The outside of the structure looked melted half to slag. But above the door, and more importantly the access pad, there was an overhang that hadn't existed the last time Ratchet had visited this place, hundreds of vorns ago. It was half-slagged too by now, but seemed to have done its job in keeping the acid rain from melting the pad.
"Deep breaths," he instructed the human soldiers in him. "You need to get out because I need to transform to get us inside." If the door still functioned. If his access codes still worked.
If the climate controls inside were still viable.
The men obeyed and each took a couple of deep breaths, then scrambled out when Ratchet opened his doors. He waited only as long as it took them to get clear before transforming and stepping toward the access panel. A cable extended from his wrist and plugged in; hoping, he spoke his password.
"...I take it Ratchet knows this guy pretty well?" Sam asked his car.
"Why, what'd he say?" Lieutenant Casey asked.
"Roughly? 'It's me. Open up, you hack'," Sam translated.
The doors to the lab slid almost silently open. Ratchet went through first, transmitting codes for lighting in human-visible spectrums. The glow panels flickered slowly on, then something popped and the place fell into darkness. Growling, he strode forward and hit the room's back wall.
The lights flared back to life.
The NEST soldiers crept in cautiously after him, followed by a quintet of vehicles and one jet that taxied into the room. The moment the door sealed behind them, Ratchet released the codes he'd been holding in stock, changing the atmospheric composition of the lab to something more like Earth's.
Fortunately, it seemed Wheeljack's store of compressed elements were still intact. It took less than thirty seconds of watching the NEST team's hair blow about their faces before they were taking tentative breaths of the new air.
Watching their grins, directed at one another and him, Ratchet felt one small weight lift off his shoulder servos.
They could keep the humans alive. At least for now.
The others poured out of Optimus and Ironhide, climbing out of Bumblebee and Jolt and jumping down from Jetstorm, allowing the Autobots to stretch themselves out as they returned to their root modes.
"So, like, where are we?" Glen Whitmann asked, still holding onto his laptop and turning in a circle to look all around the giant (to him) room.
"Lab of a friend of Ratchet's," Ironhide replied. "His name was Wheeljack."
"It still may be," Ratchet retorted. Ironhide shrugged.
Sam stepped closer to one of the stacks of chemical tanks that lined the walls. His head tilted to one side, reading the Cybertronian labeling as Ratchet watched.

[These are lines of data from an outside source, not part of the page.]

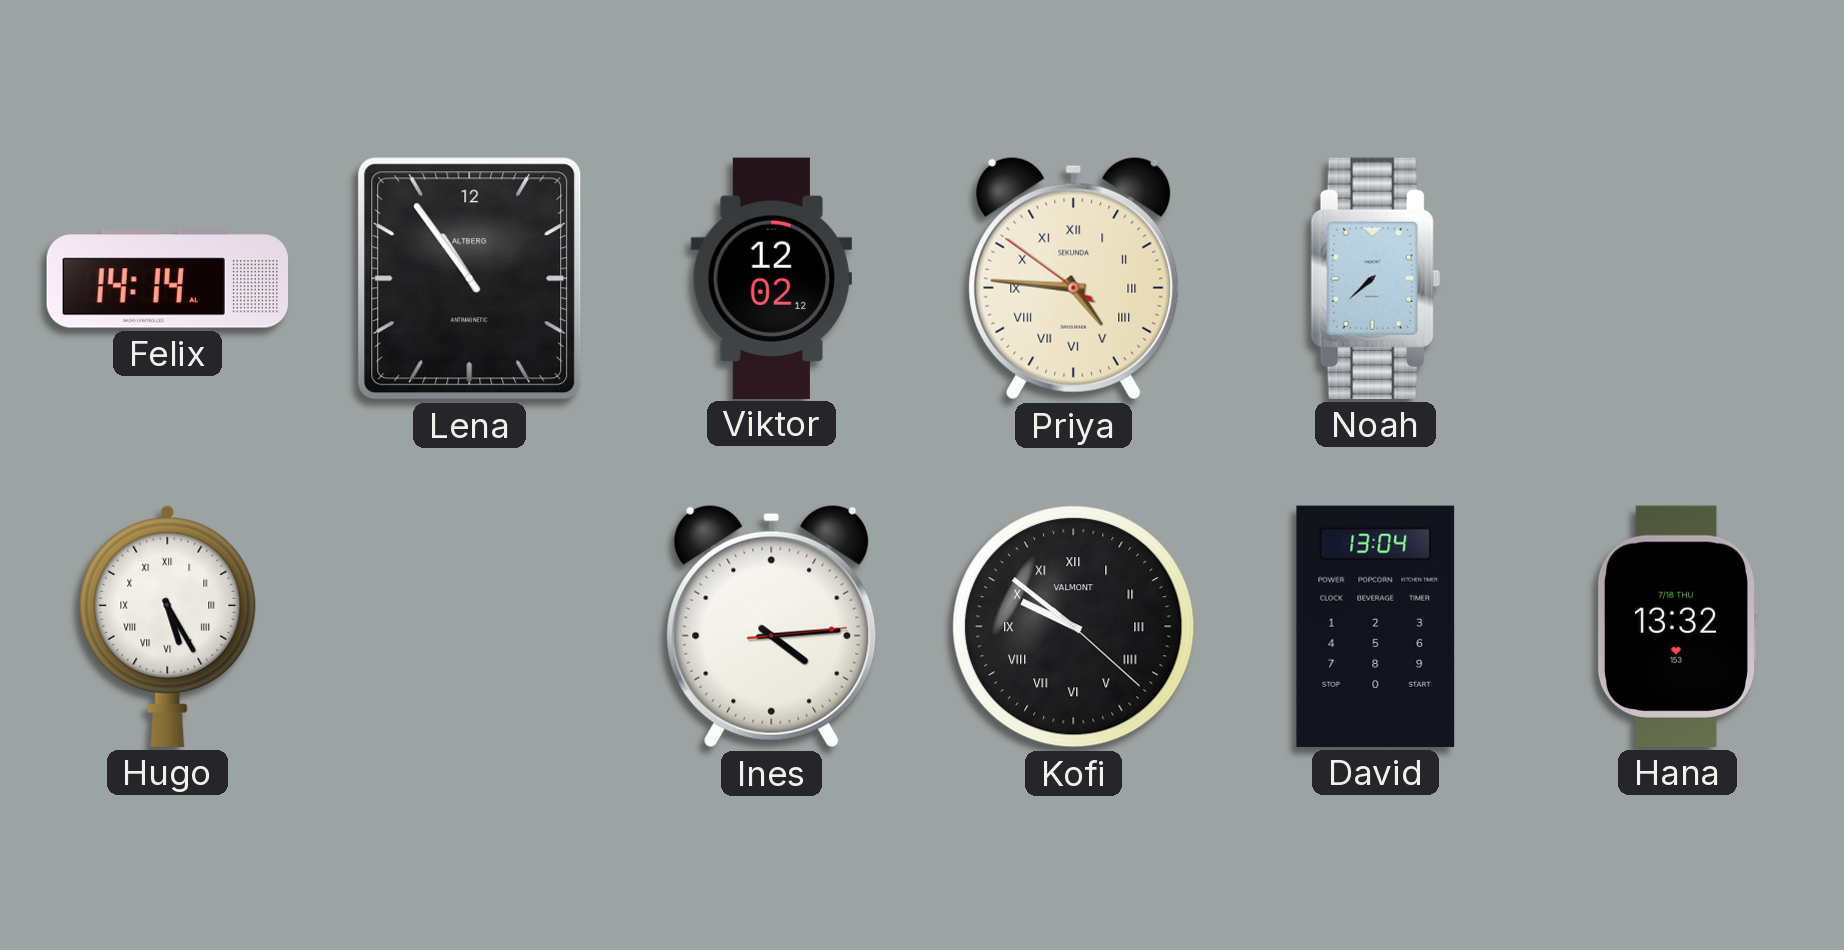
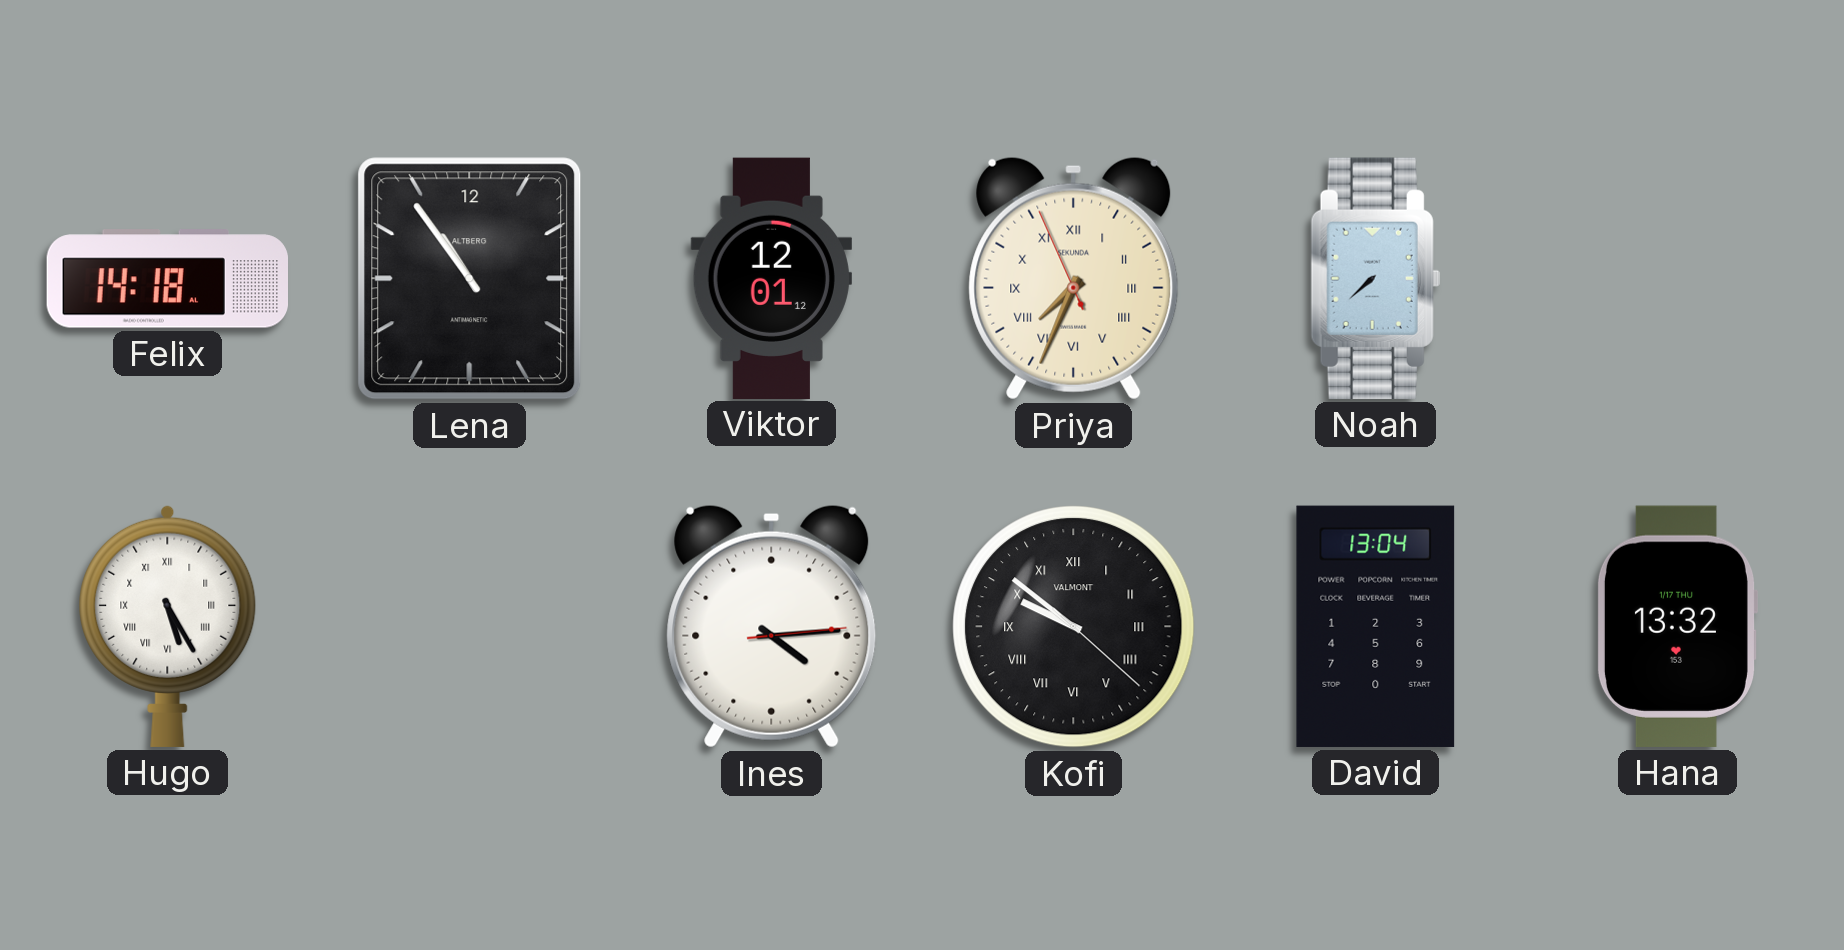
Felix: 14:14 -> 14:18
Viktor: 12:02 -> 12:01
Priya: 4:45 -> 7:33
Hana date: 7/18 THU -> 1/17 THU
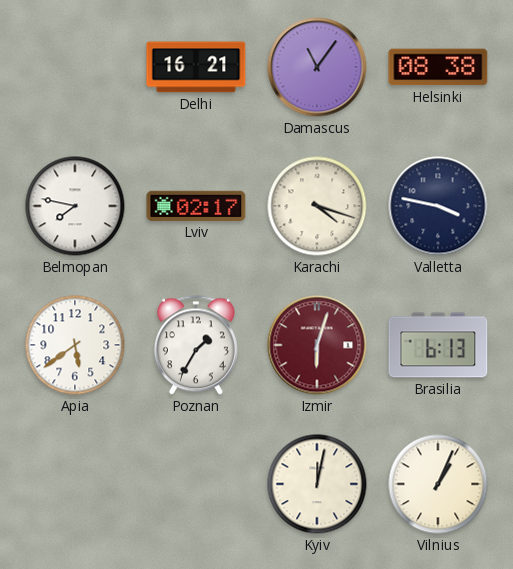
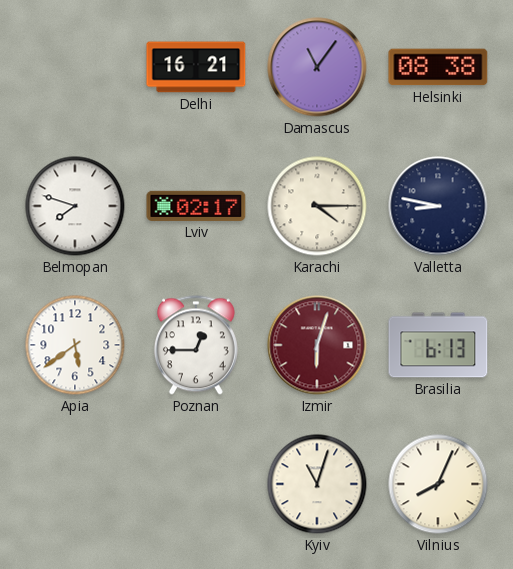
Belmopan: 7:47 -> 7:48
Karachi: 4:18 -> 4:15
Valletta: 3:47 -> 8:47
Poznan: 1:35 -> 12:45
Kyiv: 12:02 -> 11:03
Vilnius: 1:04 -> 8:04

Then the boy looked at the next.
And the next.
He backed up so rapidly that he fell over his own feet, eyes wide. "Ratchet," he said, his voice just a shade off of outright panic, "what the hell did this Wheeljack guy do?!" Half of the humans in the room were staring at Sam.
Ratchet snorted. "Before the war? He was a pyrotechnician."

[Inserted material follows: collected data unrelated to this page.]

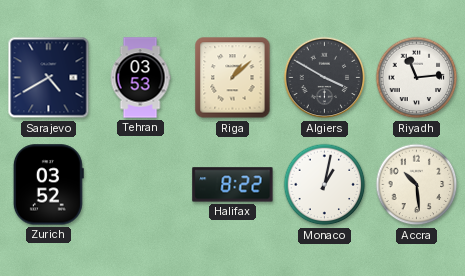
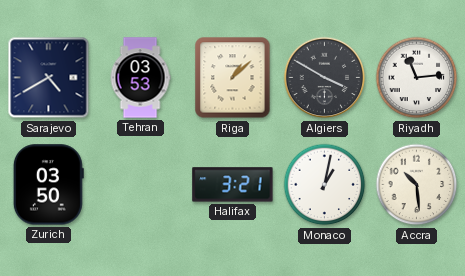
Zurich: 03:52 -> 03:50
Halifax: 8:22 -> 3:21
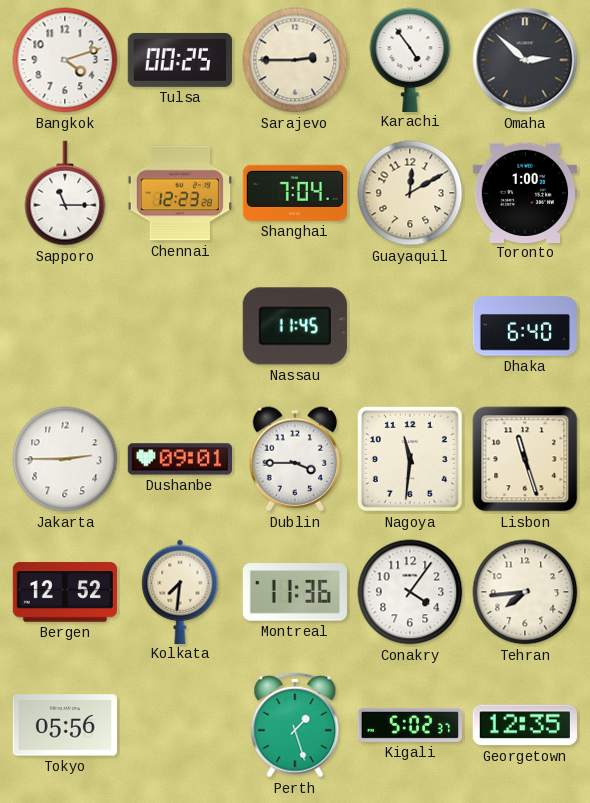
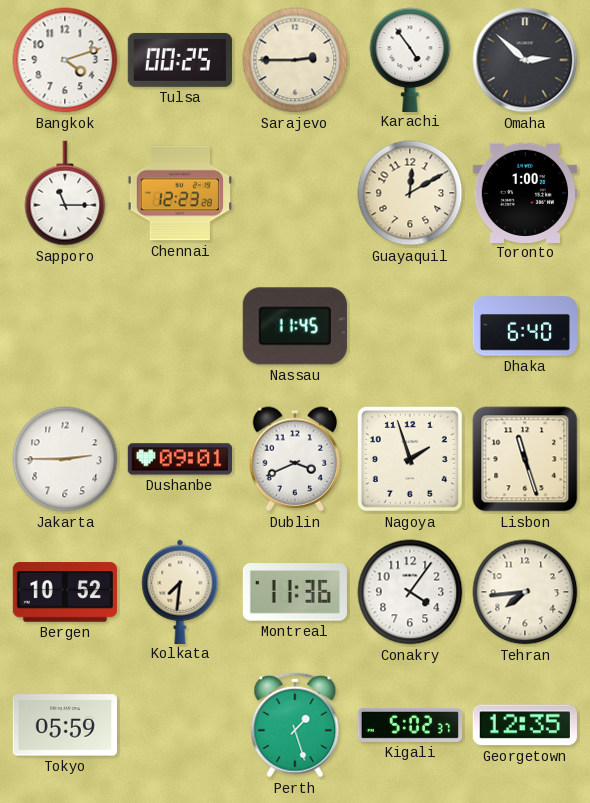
Shanghai: 7:04 -> none
Dublin: 3:45 -> 3:41
Nagoya: 11:31 -> 1:57
Bergen: 12:52 -> 10:52
Tokyo: 05:56 -> 05:59
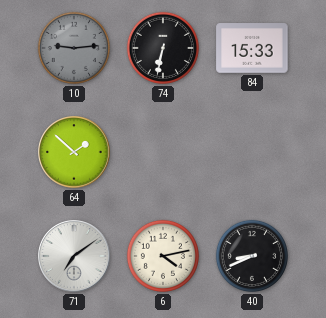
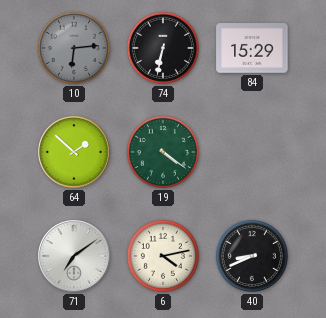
10: 9:14 -> 6:14
84: 15:33 -> 15:29
19: none -> 4:21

"So he did fireworks," Master Sergeant Epps said. "Big deal."
"Yeah, fireworks," Agent Simmons agreed, as calm as Sam was not. "Big fireworks. On a planet whose atmosphere is made up of...?" He raised a brow at Ratchet.
"Ninety-eight percent noble gases," Ratchet replied, knowing well where the agent was leading.
"Imagine that," Simmons said. He glared at the men around him. "Do the math."
"Right," said Major Lennox a moment later, his voice just a shade shaken. "Nobody touch anything."